Aggregate reactivation mediated by the Hsp100 chaperones

Abstract

Hsp100 family of molecular chaperones shows a unique capability to resolubilize and reactivate aggregated proteins. The Hsp100-mediated protein disaggregation is linked to the activity of other chaperones from the Hsp70 and Hsp40 families. The best-studied members of the Hsp100 family are the bacterial ClpB and Hsp104 from yeast. Hsp100 chaperones are members of a large super-family of energy-driven conformational "machines" known as AAA+ ATPases. This review describes the current mechanistic model of the chaperone-induced protein disaggregation and explains how the structural architecture of Hsp100 supports disaggregation and how the co-chaperones may participate in the Hsp100-mediated reactions.

Fig. 1

The structural model of hexameric ClpB from E. coli (side, top, and bottom views).
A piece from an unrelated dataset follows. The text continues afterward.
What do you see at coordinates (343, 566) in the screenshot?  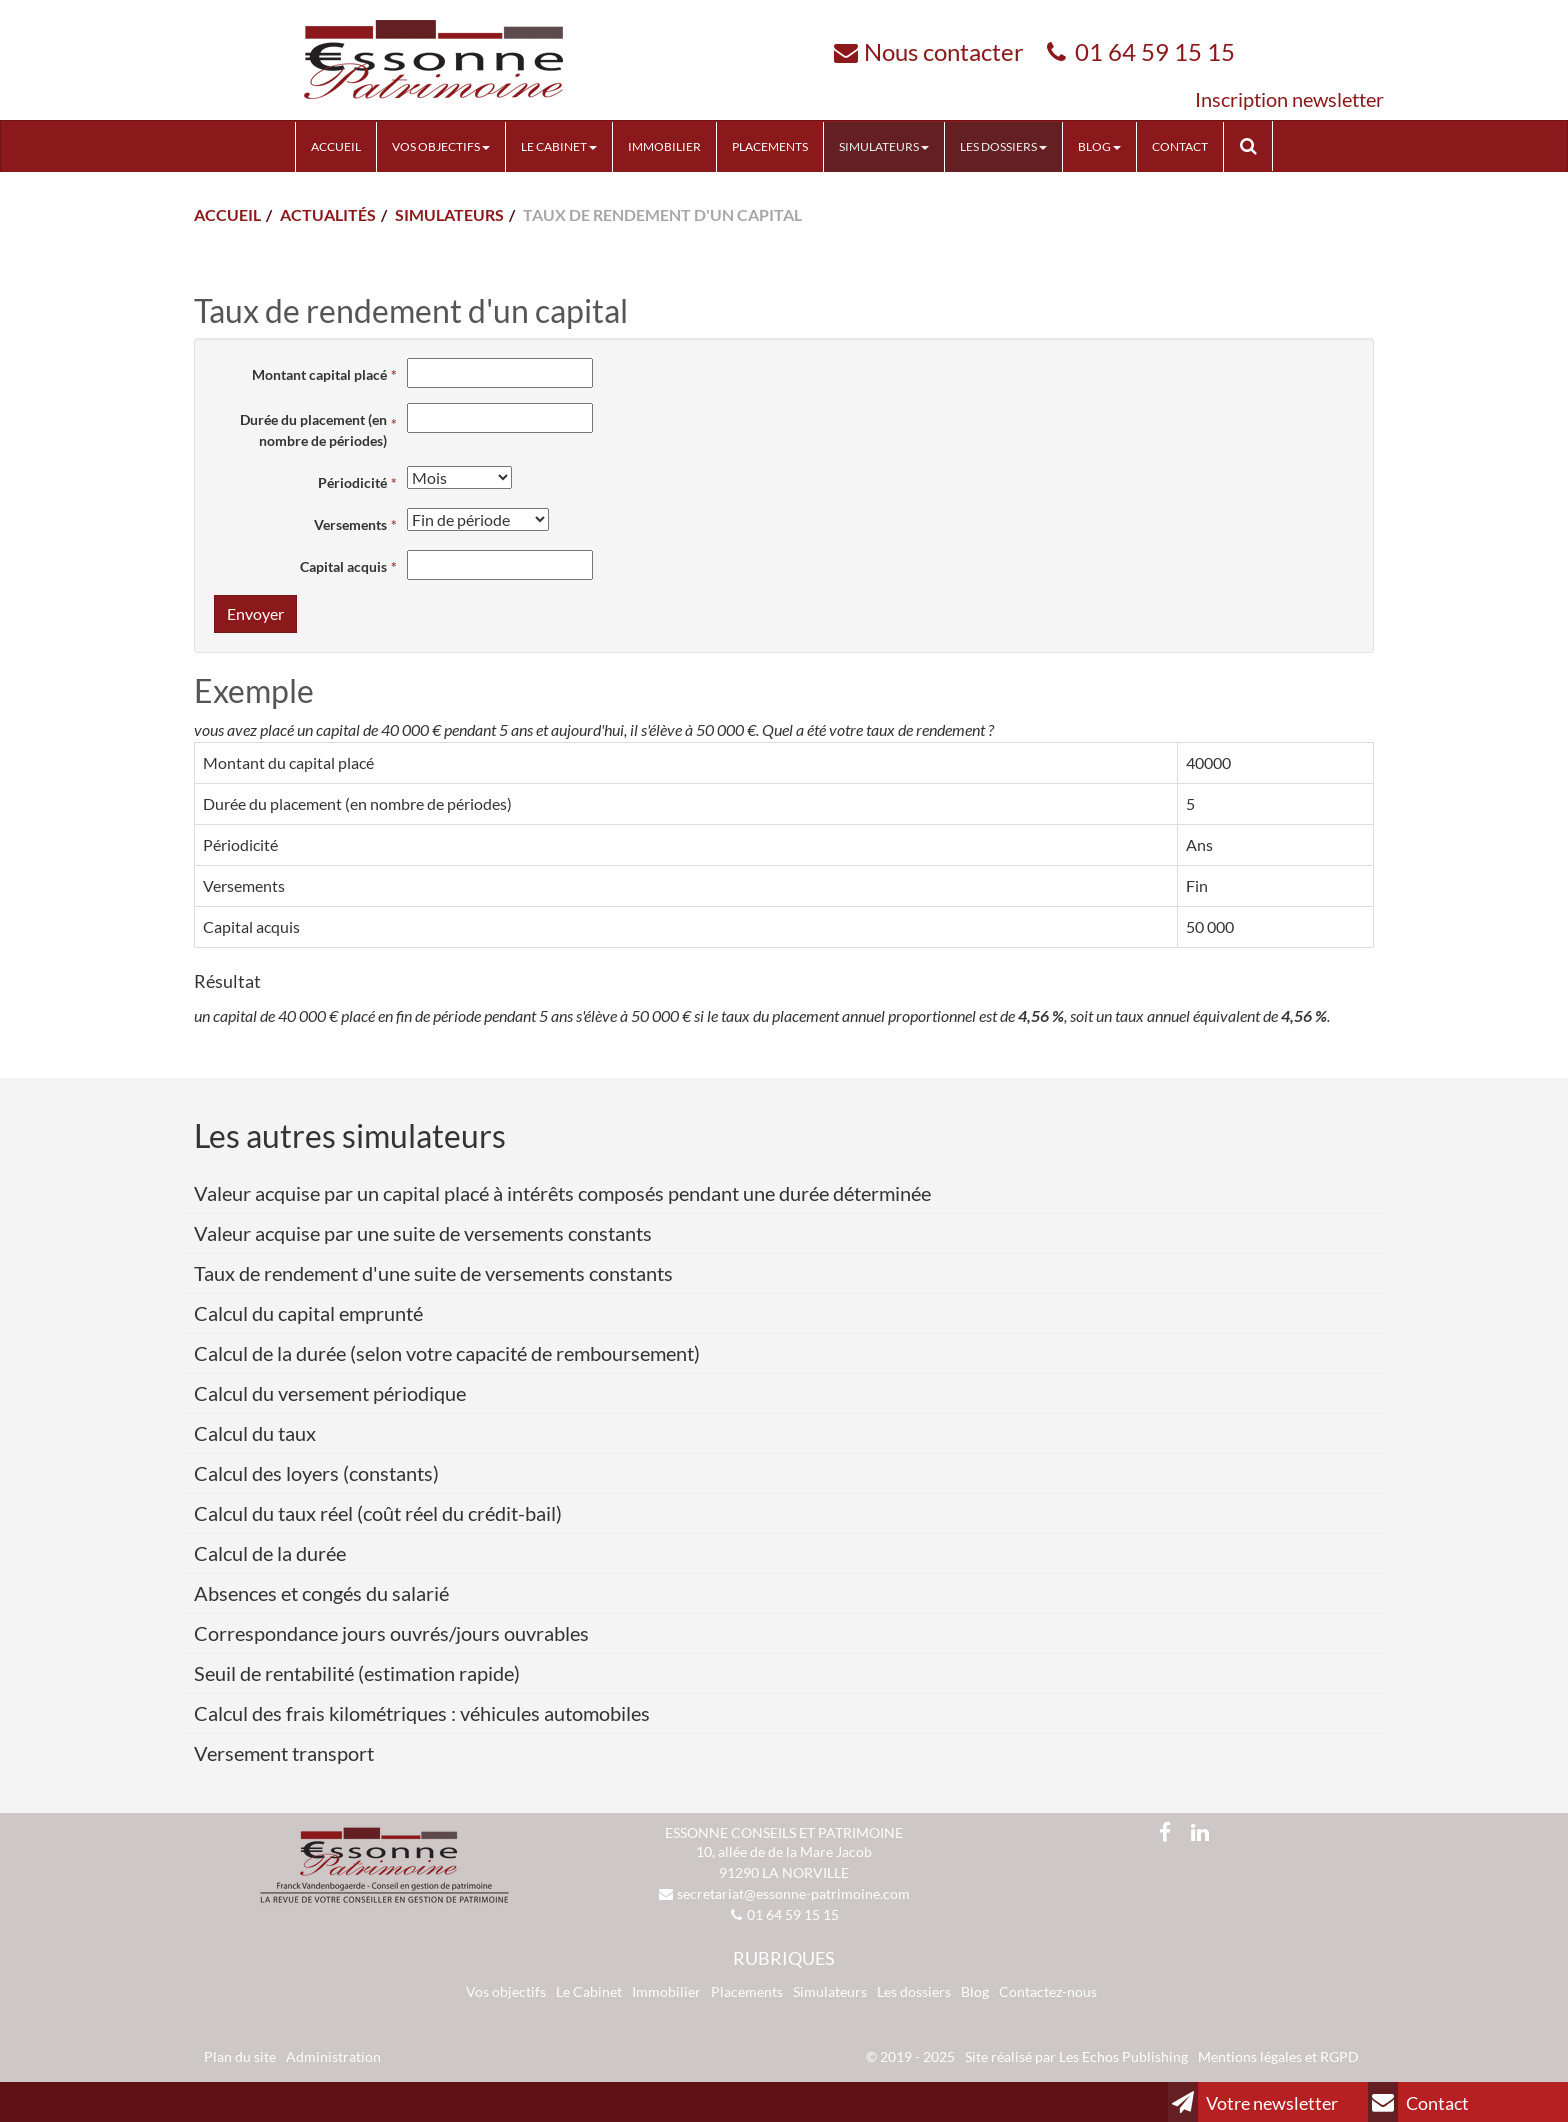 I see `Capital acquis` at bounding box center [343, 566].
The individual domains in each ClpB monomer are indicated: N-terminal domain (red), D1 AAA+ module (green), middle coiled-coil domain (magenta), D2 AAA+ module large sub-domain (blue), D2 AAA+ module small C-terminal sub-domain (orange). The homology model of the E. coli ClpB monomer was built from the structures of the E. coli ClpB N-terminal domain [85], E. coli D1 AAA+ module [86], and chain B from the trimeric structure of T. thermophilus ClpB [37] using MODELLER software [87, 88]. Conformation of the channel loops in D1 and D2 (visible in the top and bottom views), which were not resolved in the template structures, was refined with the automated loop-modeling module [89]. The hexamer structure was obtained by assembling six monomers into a ring and performing a 500-step energy minimization with CHARMM and Generalized Born solvent model [90, 91].

Fig. 2

The proposed mechanism of protein disaggregation mediated by Hsp100. Left: nucleotide-dependent association of monomeric Hsp100 into a cylinder-shaped hexamer. Top: ATP-stimulated binding of an aggregate (red) to the hexameric Hsp100 produces an uncommitted disaggregase complex. The formation of the uncommitted complex does not require the co-chaperones (see text). The postulated rate-limiting step (red arrow) leads to a committed disaggregase state, in which an aggregated polypeptide (blue) becomes engaged by the channel loops. The efficiency of the commitment step may be controlled by the mobility of the N-terminal domain, the conformational changes in the middle domain, and the interactions of the co-chaperones with the aggregate and/or the middle domain of Hsp100 (see text). Bottom: Non-productive dissociation of the Hsp100 hexamer from an aggregate which resists disaggregation and a productive release of an unfolded polypeptide after translocation through the Hsp100 channel.